Выше по течению середина реки была почти свободна, но редкие льдины надвигались, как эскалатор, с почти угнетающей неукоснительной монотонностью, а перед мостом толпились, как машины у светофора, хорошо видные в свете мостовых фонарей, не подтаявшие, а прочные зимние льдины, — тогда ведь была зима; и небольшие, обсыпанные белыми пластинками, как пирожное «наполеон», и медленно вращающиеся материки, разделенные черными изломанными щелями, расходящиеся и сходящиеся, подогнанные не хуже, чем Америка к Европе с Африкой, ровные белые поля с озерами, то черными, с чистой водой, то матовыми, как застывшее сало на сковородке, то набитыми толченым льдом, похожим на размокшую вату. Иногда на миг чувство реальности исчезало, и казалось, что черное — это не вода, а небо, в котором на страшной высоте плывут белые-белые громадные лоскуты. Туда же, в черное небо, струились три почти неподвижные столба золотого светящегося дыма — отражения трех далеких фонарей.
Прямо по курсу чернела фабричная труба, из которой уверенно извергался уже настоящий светящийся красный дым. Он сообразил, что сам по себе дым не может так светиться, и, поискав вокруг трубы, не очень близко от нее увидел на крыше длинного здания светящуюся надпись громадными красными буквами.

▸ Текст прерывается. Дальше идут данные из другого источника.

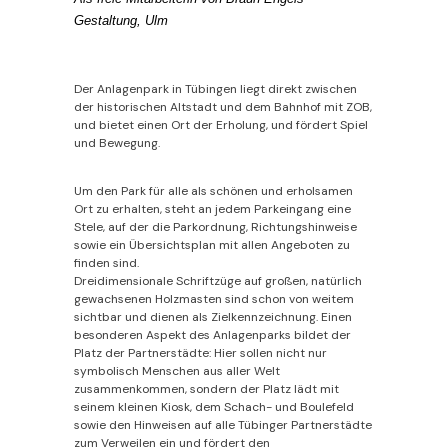
Gestaltung, Ulm
Der Anlagenpark in Tübingen liegt direkt zwischen
der historischen Altstadt und dem Bahnhof mit ZOB,
und bietet einen Ort der Erholung, und fördert Spiel
und Bewegung.
Um den Park für alle als schönen und erholsamen
Ort zu erhalten, steht an jedem Parkeingang eine
Stele, auf der die Parkordnung, Richtungshinweise
sowie ein Übersichtsplan mit allen Angeboten zu
finden sind.
Dreidimensionale Schriftzüge auf großen, natürlich
gewachsenen Holzmasten sind schon von weitem
sichtbar und dienen als Zielkennzeichnung. Einen
besonderen Aspekt des Anlagenparks bildet der
Platz der Partnerstädte: Hier sollen nicht nur
symbolisch Menschen aus aller Welt
zusammenkommen, sondern der Platz lädt mit
seinem kleinen Kiosk, dem Schach- und Boulefeld
sowie den Hinweisen auf alle Tübinger Partnerstädte
zum Verweilen ein und fördert den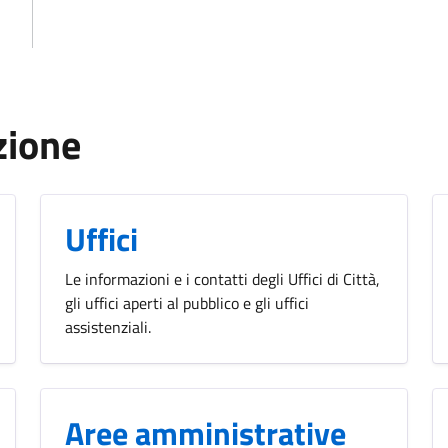
zione
Uffici
Le informazioni e i contatti degli Uffici di Città,
gli uffici aperti al pubblico e gli uffici
assistenziali.
Aree amministrative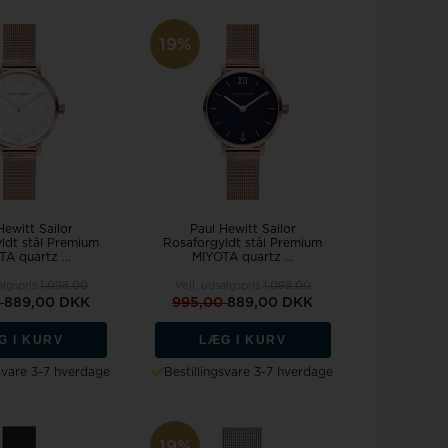
Police ure
19%
Hewitt Sailor
Paul Hewitt Sailor
ldt stål Premium
Rosaforgyldt stål Premium
A quartz ...
MIYOTA quartz ...
algspris
1.098,00
Vejl. udsalgspris
1.098,00
0
889,00 DKK
995,00
889,00 DKK
G I KURV
LÆG I KURV
gsvare 3-7 hverdage
Bestillingsvare 3-7 hverdage
19%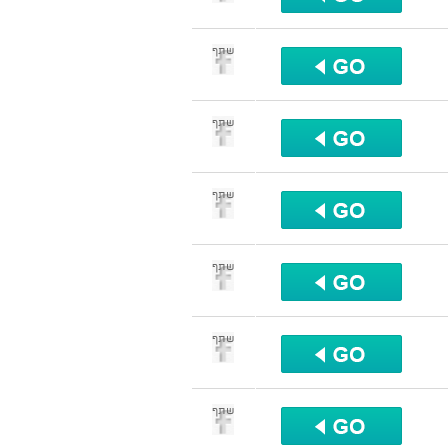
שתף
שתף
שתף
שתף
שתף
שתף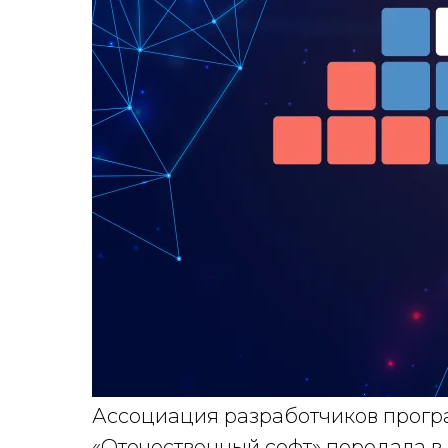
Ассоциация разработчиков прогр
«Отечественный софт» передала 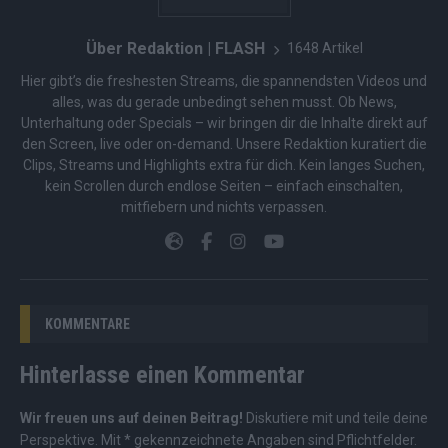
Über Redaktion | FLASH
1648 Artikel
Hier gibt’s die freshesten Streams, die spannendsten Videos und
alles, was du gerade unbedingt sehen musst. Ob News,
Unterhaltung oder Specials – wir bringen dir die Inhalte direkt auf
den Screen, live oder on-demand. Unsere Redaktion kuratiert die
Clips, Streams und Highlights extra für dich. Kein langes Suchen,
kein Scrollen durch endlose Seiten – einfach einschalten,
mitfiebern und nichts verpassen.
KOMMENTARE
Hinterlasse einen Kommentar
Wir freuen uns auf deinen Beitrag!
Diskutiere mit und teile deine
Perspektive. Mit * gekennzeichnete Angaben sind Pflichtfelder.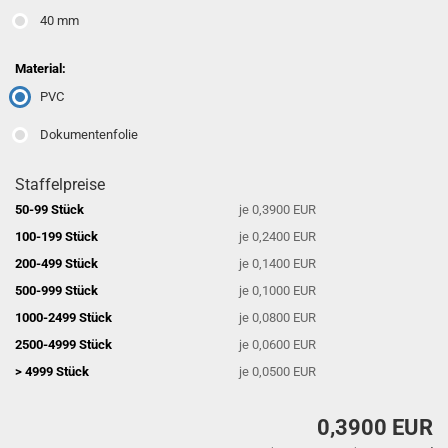
40 mm
Material:
PVC
Dokumentenfolie
Staffelpreise
50-99 Stück
je 0,3900 EUR
100-199 Stück
je 0,2400 EUR
200-499 Stück
je 0,1400 EUR
500-999 Stück
je 0,1000 EUR
1000-2499 Stück
je 0,0800 EUR
2500-4999 Stück
je 0,0600 EUR
> 4999 Stück
je 0,0500 EUR
0,3900 EUR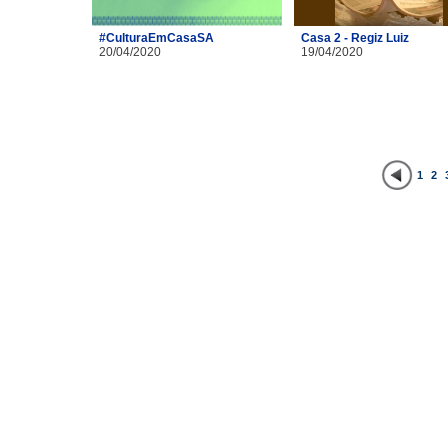
#CulturaEmCasaSA
Casa 2 - Regiz Luiz
20/04/2020
19/04/2020
1
2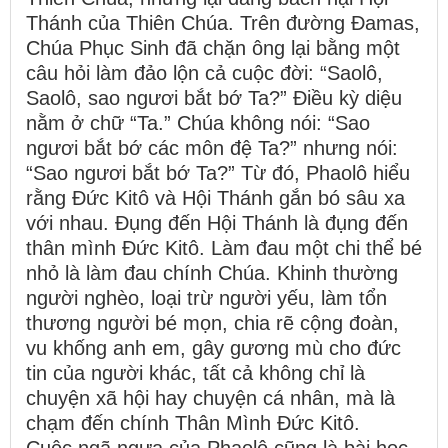
Thánh của Thiên Chúa. Trên đường Đamas,
Chúa Phục Sinh đã chặn ông lại bằng một
câu hỏi làm đảo lộn cả cuộc đời: “Saolô,
Saolô, sao ngươi bắt bớ Ta?” Điều kỳ diệu
nằm ở chữ “Ta.” Chúa không nói: “Sao
ngươi bắt bớ các môn đệ Ta?” nhưng nói:
“Sao ngươi bắt bớ Ta?” Từ đó, Phaolô hiểu
rằng Đức Kitô và Hội Thánh gắn bó sâu xa
với nhau. Đụng đến Hội Thánh là đụng đến
thân mình Đức Kitô. Làm đau một chi thể bé
nhỏ là làm đau chính Chúa. Khinh thường
người nghèo, loại trừ người yếu, làm tổn
thương người bé mọn, chia rẽ cộng đoàn,
vu khống anh em, gây gương mù cho đức
tin của người khác, tất cả không chỉ là
chuyện xã hội hay chuyện cá nhân, mà là
chạm đến chính Thân Mình Đức Kitô.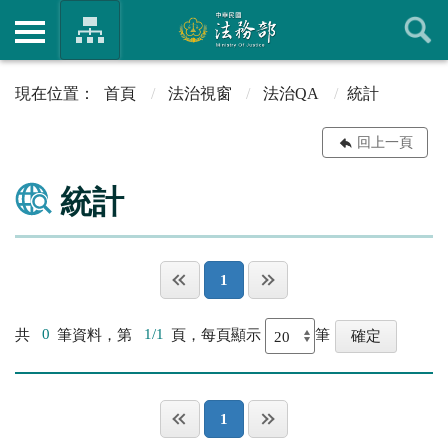
首頁
法治視窗
法治QA
統計
回上一頁
統計
1
共
0
筆資料，第
1/1
頁，每頁顯示
筆
1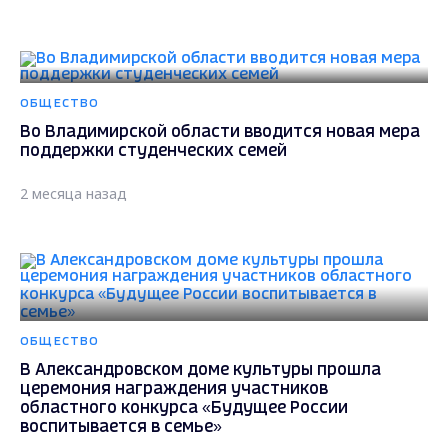
ОБЩЕСТВО
Во Владимирской области вводится новая мера
поддержки студенческих семей
2 месяца назад
ОБЩЕСТВО
В Александровском доме культуры прошла
церемония награждения участников
областного конкурса «Будущее России
воспитывается в семье»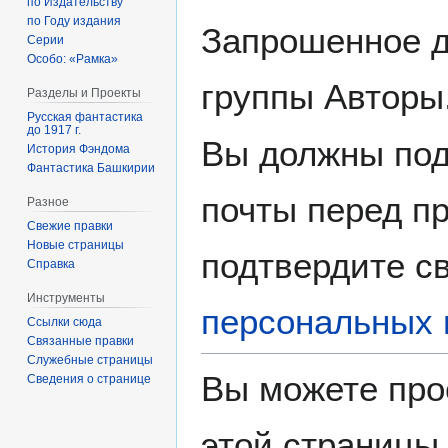
по Издательству
по Году издания
Запрошенное д
Серии
Особо: «Рамка»
группы Авторы
Разделы и Проекты
Русская фантастика
до 1917 г.
Вы должны под
История Фэндома
Фантастика Башкирии
почты перед пр
Разное
Свежие правки
Новые страницы
подтвердите св
Справка
Инструменты
персональных 
Ссылки сюда
Связанные правки
Служебные страницы
Вы можете про
Сведения о странице
этой страницы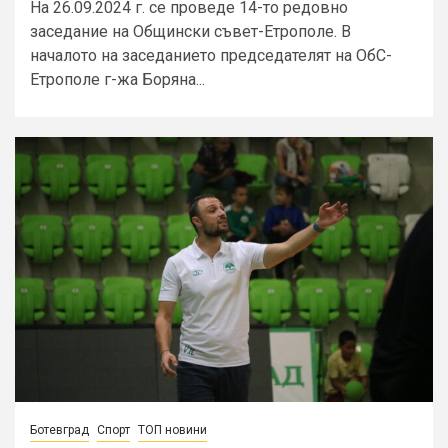
На 26.09.2024 г. се проведе 14-то редовно
заседание на Общински съвет-Етрополе. В
началото на заседанието председателят на ОбС-
Етрополе г-жа Боряна...
Ботевград
Спорт
ТОП новини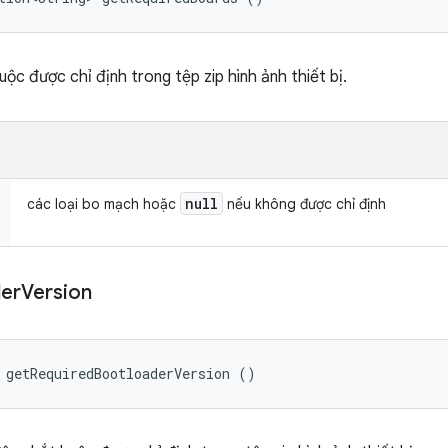
ộc được chỉ định trong tệp zip hình ảnh thiết bị.
null
các loại bo mạch hoặc
nếu không được chỉ định
er
Version
 getRequiredBootloaderVersion ()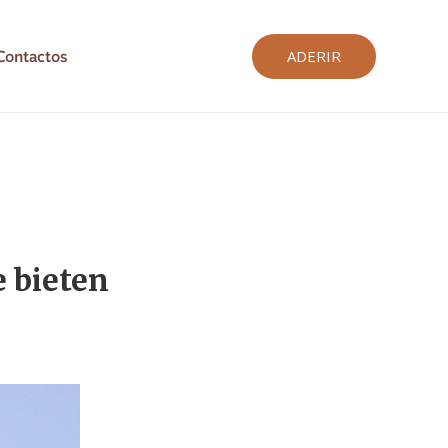
Contactos
ADERIR
 bieten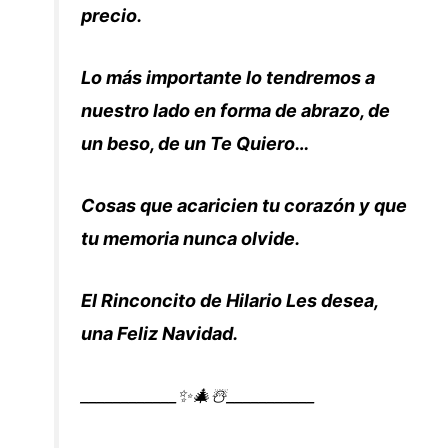
precio.
Lo más importante lo tendremos a
nuestro lado en forma de abrazo, de
un beso, de un Te Quiero…
Cosas que acaricien tu corazón y que
tu memoria nunca olvide.
El Rinconcito de Hilario Les desea,
una Feliz Navidad.
____________✨🎄☃️___________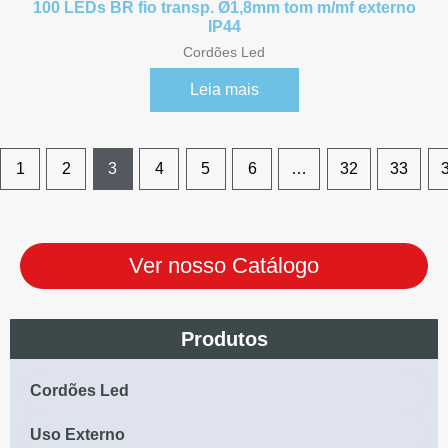
100 LEDs BR fio transp. Ø1,8mm tom m/mf externo
IP44
Cordões Led
Leia mais
1
2
3
4
5
6
…
32
33
Ver nosso Catálogo
Produtos
Cordões Led
Uso Externo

Возле ее дома, у арки с неустойчивыми на вид колоннами, как будто сложенными ребенком из плоских цилиндров и призм, у арки, под которой она проходила не менее двух раз в день и которая до сих пор хранила печать того чувства, с каким он смотрел на нее совсем недавно (возле ее дома все было другим — и люди, и деревья, и металлические ограды), у этой арки они постояли еще немного, глядя на деревья в белом свете фонарей. Он только смотрел и старался не думать. Как будто это не он. Сверху медленно спускался крупный театральный снег, тротуар и газоны с деревьями были освещены ярко, как на сцене. Каждая голая веточка, снизу темная, сверху была тщательно обведена мохнатой белой каймой. Он только смотрел и старался не думать. В черно-белых ветвях, при желании, можно было найти сходство с траурными лентами.
Несколько дней до этого тянулась оттепель, капало с крыш, в водосточных трубах то и дело жутко прогрохатывал и с треском разлетался по тротуару оторвавшийся лед. Возле деревьев слышался постоянный шорох; с ветвей срывались и шлепались на газоны капли и подтаявшие комочки снега, и снег под деревьями был словно бы червивым. Деревья же с совершенно обтаявшими угольно-черными от влаги ветвями, извиваясь, пронизывали воздух, как нервная система вымерших гигантских гидр. Вечером, там, где света было поменьше, их оживляющая опушка терялась на темном небе, и деревья причудливо, по-японски, изогнутые и скрученные, походили на коряги. А те, что попрямее, торчали будто на пожарище: огонь, как и темнота, прежде всего поглощает самое тонкое. Днем с залива ровно дул сильный и сравнительно теплый ветер, ночью он унимался, подмораживало, и к утру все покрывалось ледяной глазурью, уже посыпанной песком к тому времени, когда он выходил на улицу, и обледенелые ветви сверкали под фонарями, как люстры. Изредка шел снег, давая пищу дневному таянию, а иногда и дождь.